I had a similar experience in late 1999 when a friend took out a mortgage on her condo to buy shares in the billion dollar online copy paper empire. She had a perfectly good job in retail garden supplies. Remembering Kennedy, I advised another friend that her Nortel was looking a bit overbought. As it happened she sold quite near the peak.
The 2020 equivalent of the shoeshine boy is the perfect storm is the free trading platform, robinhood.com. This is a nicely designed site where you can trade shares on your computer or phone. It has become very, very popular with younger, new investors. My late 1990’s day trading pals would have killed for this sort of interface and no brokers fees. It has spawned a whole host of reddit chats, twitter streams and countless YouTube videos on the excitement of swing trading. (One fun spot to watch Robinhood is the https://robintrack.net/leaderboard which shows which stocks the people on Robinhood are buying. It is a bit slow and buggy but a great front row seat.)
What is striking about the robinhood.com world is that it revolves around trading rather than any sort of “investing”. You hop into APPL in the morning, see if you can make a couple of bucks by noon and move onto the next thing. And Apple is a real, solvent, company.

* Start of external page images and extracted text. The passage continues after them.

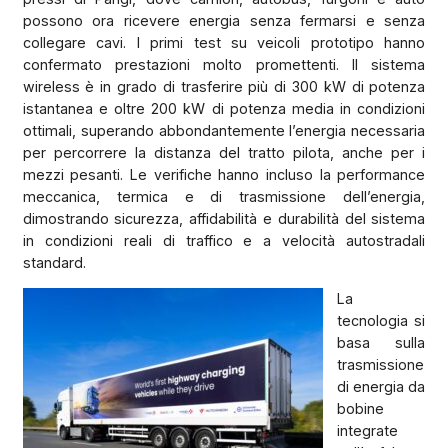
possono ora ricevere energia senza fermarsi e senza
collegare cavi. I primi test su veicoli prototipo hanno
confermato prestazioni molto promettenti. Il sistema
wireless è in grado di trasferire più di 300 kW di potenza
istantanea e oltre 200 kW di potenza media in condizioni
ottimali, superando abbondantemente l’energia necessaria
per percorrere la distanza del tratto pilota, anche per i
mezzi pesanti. Le verifiche hanno incluso la performance
meccanica, termica e di trasmissione dell’energia,
dimostrando sicurezza, affidabilità e durabilità del sistema
in condizioni reali di traffico e a velocità autostradali
standard.
La
tecnologia si
basa sulla
trasmissione
di energia da
bobine
integrate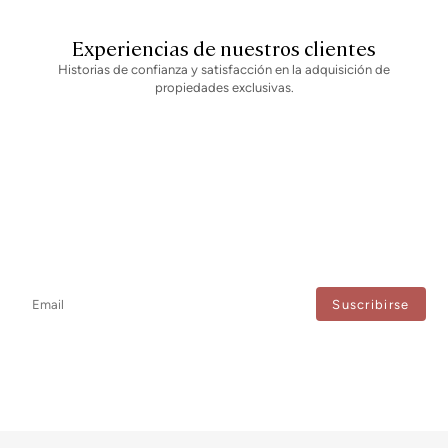
Experiencias de nuestros clientes
Historias de confianza y satisfacción en la adquisición de
propiedades exclusivas.
Newsletter
No te pierdas ninguna novedad: suscríbete a nuestro newsletter y
recibe actualizaciones directas.
Estoy de acuerdo con el tratamiento de mis datos para recibir regularmente newsletters
de Bcn Advisors.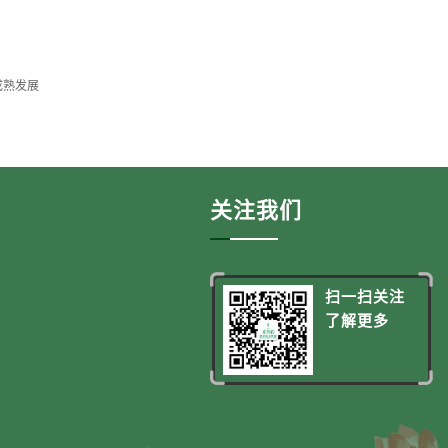
成熟发展
关注我们
扫一扫关注
了解更多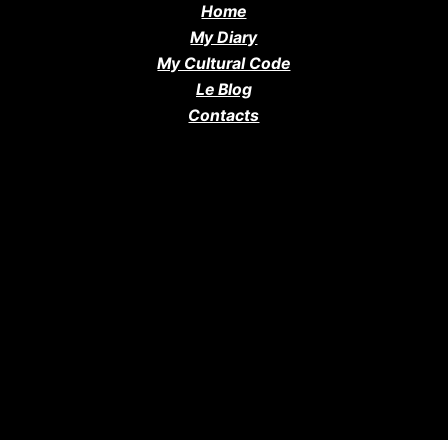
Home
My Diary
My Cultural Code
Le Blog
Contacts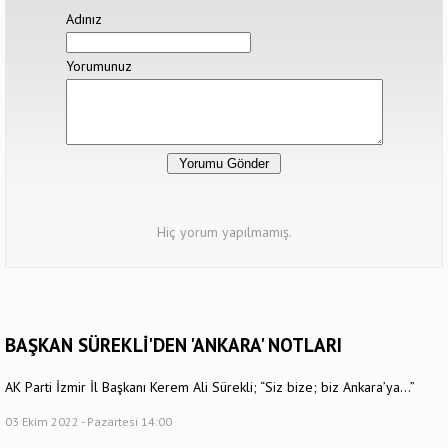
Adınız
Yorumunuz
Hiç yorum yapılmamış.
BAŞKAN SÜREKLİ'DEN 'ANKARA' NOTLARI
AK Parti İzmir İl Başkanı Kerem Ali Sürekli; “Siz bize; biz Ankara’ya…”
03 Ekim 2022 - Pazartesi 14:00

Robinhood has been in the news recently because the herd has charged into the shares of a number of companies which are either in or near bankruptcy. Hertz Rent-a-Car dropped from $20 to $0.50 in three months as the market realized that with no travelers there would be no car rentals. Interestingly, we learn from robintrack.net that at $20 there were a little over 1000 users holding, as Hertz crashed the Robinhood users piled in, at $0.55 there were 44,000 and there are now 158,000. And many will have made money, lots of money, trading the gyrating price from $0.50 to back up to $5.00.
In the run up to the crash of October 1929, long after Joe Kennedy had pulled his money from the market, retail traders were coining it trading the “swings” on margin accounts. It didn’t matter what the company actually did, it was going up. The same “irrational exuberance” was a big feature in the dot com bubble.
The lessons of the 1929 crash and the 2000 dot com bust were simple – get out early and be in no hurry to get back in. Right now the dinosaurs like Buffet and Ichan are sitting on stacks of cash. Just like Joe Kennedy was when Wall Street swan dived in October 1929. They got that cash by selling their shares to shoeshine boys and the bright lights at Robinhood.